俺と璃乃は、学校の帰り道、ファストフードでハンバーガーとジュースをテイクアウトし誰もいない公園のベンチに2人で座って食べていると突然璃乃が話しかけてきた。


「えっ、何?」


俺は返事をし璃乃の方を向いた。


「瑠鬼、今朝さや夏先輩が、瑠鬼の胸に飛び込もうかなって言った時、喜んだでしょ」


「喜んでねーよ!」


「本当かしら……でね、あのね、ちょっと、あれを今、もう一度ここでやってみてくれる?」


「あれってなんだよ」


「さあ、ってやつ」


「さあ、ってやつって?」


「えっ、分からないの? 今朝、こっちこいよ、さあって私に向かって両手を広げたでしょ」


「ああ、そうだけど、あの時、璃乃は嫌がったじゃん……」


「そ、それは、あの時は先輩たちの前だったから……それで、今ここでなら抱きついてあげてもいいかなって思って」


「えっ!!!! ほんとに?」


「ええ……」


そう返事をした璃乃のちょっと照れたような表情が、俺には、たまらなかった。

俺を上目遣いで見ながらも俺が真っ直ぐに見つめると何度も視線が下がった。

その璃乃の仕草に俺は一瞬で惹き込まれたのだった。


ミス晴明高校である璃乃はとにかく美しいのだ。その上、高校生ながら、早くも上品な色気を醸し出している。しかもおどけた時などに見せる可愛い表情。そして、しなやかで美しいスタイル。さらに学年トップの頭の良さ。優しく思いやりのある性格。まさに俺にとって璃乃は完璧な彼女であった。

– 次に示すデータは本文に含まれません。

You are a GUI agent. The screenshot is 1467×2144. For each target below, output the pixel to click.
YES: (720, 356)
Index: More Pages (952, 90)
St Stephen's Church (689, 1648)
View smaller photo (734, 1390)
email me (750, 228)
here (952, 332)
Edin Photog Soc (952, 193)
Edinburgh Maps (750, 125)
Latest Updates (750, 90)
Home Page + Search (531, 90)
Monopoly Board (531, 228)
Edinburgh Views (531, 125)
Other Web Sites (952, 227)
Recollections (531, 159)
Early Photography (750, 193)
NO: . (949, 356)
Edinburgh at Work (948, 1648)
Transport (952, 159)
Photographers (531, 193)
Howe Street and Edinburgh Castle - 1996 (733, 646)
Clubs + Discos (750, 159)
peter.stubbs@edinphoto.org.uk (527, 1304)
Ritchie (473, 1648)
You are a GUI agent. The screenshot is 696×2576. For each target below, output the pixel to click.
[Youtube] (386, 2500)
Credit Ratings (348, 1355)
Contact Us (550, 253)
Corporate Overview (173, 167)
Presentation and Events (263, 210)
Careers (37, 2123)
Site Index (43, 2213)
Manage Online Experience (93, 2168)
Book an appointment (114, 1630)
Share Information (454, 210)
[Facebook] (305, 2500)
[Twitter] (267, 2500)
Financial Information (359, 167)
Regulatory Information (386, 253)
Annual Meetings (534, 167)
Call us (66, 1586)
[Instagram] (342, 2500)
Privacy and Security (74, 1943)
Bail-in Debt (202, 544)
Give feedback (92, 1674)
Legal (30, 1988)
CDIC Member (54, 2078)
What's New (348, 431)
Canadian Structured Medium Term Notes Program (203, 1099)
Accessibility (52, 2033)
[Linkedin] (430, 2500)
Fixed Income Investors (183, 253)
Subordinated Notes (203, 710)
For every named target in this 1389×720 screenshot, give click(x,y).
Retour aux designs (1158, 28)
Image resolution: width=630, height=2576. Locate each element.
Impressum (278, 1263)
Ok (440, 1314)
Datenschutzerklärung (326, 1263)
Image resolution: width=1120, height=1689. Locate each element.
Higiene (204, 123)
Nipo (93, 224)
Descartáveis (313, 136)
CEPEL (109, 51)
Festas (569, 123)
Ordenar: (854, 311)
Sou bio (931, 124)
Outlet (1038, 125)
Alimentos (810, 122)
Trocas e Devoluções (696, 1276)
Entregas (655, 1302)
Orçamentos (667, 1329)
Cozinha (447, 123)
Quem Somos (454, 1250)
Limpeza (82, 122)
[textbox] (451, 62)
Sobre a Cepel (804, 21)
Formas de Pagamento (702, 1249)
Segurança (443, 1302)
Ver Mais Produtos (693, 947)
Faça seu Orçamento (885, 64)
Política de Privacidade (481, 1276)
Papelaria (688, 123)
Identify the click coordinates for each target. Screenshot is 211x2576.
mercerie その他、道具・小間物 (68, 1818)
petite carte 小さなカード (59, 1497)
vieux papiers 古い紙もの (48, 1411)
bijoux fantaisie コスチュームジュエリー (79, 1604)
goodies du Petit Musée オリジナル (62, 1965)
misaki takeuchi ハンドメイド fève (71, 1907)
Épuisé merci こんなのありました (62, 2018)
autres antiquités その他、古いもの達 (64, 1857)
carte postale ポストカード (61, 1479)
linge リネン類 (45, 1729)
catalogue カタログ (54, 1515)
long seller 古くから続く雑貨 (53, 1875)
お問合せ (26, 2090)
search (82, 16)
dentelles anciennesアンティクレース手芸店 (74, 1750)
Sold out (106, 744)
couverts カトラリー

俺は内心ドキドキしながらも、その緊張を璃乃に悟られないようにしてベンチから立ち上がると言った。


「じゃあ、璃乃も立って」


璃乃は俺の言葉に黙ってうなづくとゆっくりとベンチから立ち上がった。


「じゃあ、璃乃、いくよ、いい?」


「ええ、瑠鬼、いいわよ」


その言葉を聞いた俺は一度意識して息を吐くと、嬉しさをこらえながら両手を広げ璃乃に言った。


「璃乃……好きだ!!!!!!!!」


(あっ、こっちこいよ、さあって言うつもりが思わず好きって言っちゃた……どうしよう)


「えっ? う、うん……私も瑠鬼が好き」


そう言って璃乃は俺の胸に飛び込んできた。俺は璃乃を体全体で受け止めるとギューっと力強く抱きしめた。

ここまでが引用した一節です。